# SQL and window-functions

## Difference in BNP (aka GDP)

In BNP at cbs the relative difference against the previous year are presented. In the title on this site R and SQL, and more, the problem of the missing context was solved using an exponential X-axis. This title saves the R-code for later and dives into SQL window-functions. One in particular: lag.

CBS presents relative difference, hence I will uncover these also.

In order to deliver numbers to our R-script about relative difference, we adapt the SQL-statement to deliver the difference too (as the CBS reports until 2015, we limit year in the `where`-clause):

```select year,
round( avg(
bnp /1000000 / v.value * e.value)
) as bnp,
1 + year -
(select min(year) from bnp)
as rank,
100 * ( avg(bnp)
- LAG( avg(bnp) )
OVER ( ORDER BY year ))
/
( LAG( avg(bnp) )
OVER ( ORDER BY year ) )
as bnpreldiff,
<<inflation for this year to take into account>> as inflation
from bnp
JOIN valuta v
ON v.name = bnp.valuta
JOIN valuta e
ON e.name = v.refvaluta
where e.name = 'EUR' and year <= 2015
```

The SQL window-function lag is used for each bnp to get the previous bnp for calculating the relative difference.
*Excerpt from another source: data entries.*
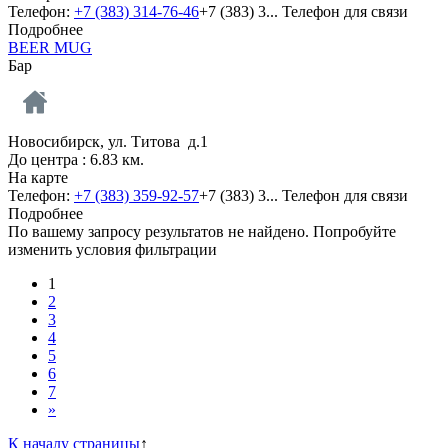
Телефон:
+7 (383) 314-76-46
+7 (383) 3...
Телефон для связи
Подробнее
BEER MUG
Бар
Новосибирск, ул. Титова д.1
До центра : 6.83 км.
На карте
Телефон:
+7 (383) 359-92-57
+7 (383) 3...
Телефон для связи
Подробнее
По вашему запросу результатов не найдено. Попробуйте
изменить условия фильтрации
1
2
3
4
5
6
7
»
К началу страницы
↑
The counterpart of lag is lead, which looks forward. Read Detect values changes for more on window-functions.

The code used by the R code then is contained in bnps:

```<<bnp>>
group by year
order by year
```

We can re-use the R-code written in R and SQL, and more, changing using `mydata\$bnp` into `mydata\$bnpreldiff` and show:

```base = 1.06
nsamples = seq( 1, nrow( mydata ) )
plot( base^mydata\$rank, mydata\$bnpreldiff,
type="l", xaxt="n" )
axis( 1, at=base^nsamples,
labels=mydata\$year,
cex.axis=1.2,
las=2 )
abline( h=0, col="lightgrey" )
```

As you can see, I put a grey-line at 0-growth.

The CBS graph is:

In order to compare with it, we choose a base of 1.2 and make the canvas a bit more square:

## Inflation

The purchasing value of money drives inflation in case it decreases. A growing BNP makes inflation possible, if not, is a driving force behind it. It is debatable whether it is accurate to correct BNP for inflation. For the sake of some smart R-code and even smarter SQL we will pursue graphs about BNP and relative differences as we did in previous titles, but then corrected for inflation. I.e. if the BNP is 100 in one year and 102 the next and if the inflation was 2% in that year, the corrected BNP for the next year is 100 as well.

Because we already know the relative difference with the year before, for every year, the inflation shifts every Y-value down (or up) by the inflation-percentage. Hence, graphing a inflation-corrected relative difference graph is easy when the inflation is known per year.

I got the figures from Historische inflatie and (for those before 1962) from: Statline Cbs.

There is one snag though, the inflation to impose upon the BNP of e.g. 1976 is the one reported for 1975.

So for the SQL we use another window-function:

```coalesce( LAG( avg( inflation ) ) OVER ( ORDER BY year ), 0 )
```

The R-code now simply subtracts every inflation-number from the bnpreldiff column:

### Still not the same

'Well' I hear you saying, 'it still doesn't look slightly similar'. This is true for the aesthetics. This blog isn't about aesthetics. You can try mimicing these yourself by using ggplot2, an R package which CBS probably used themselves.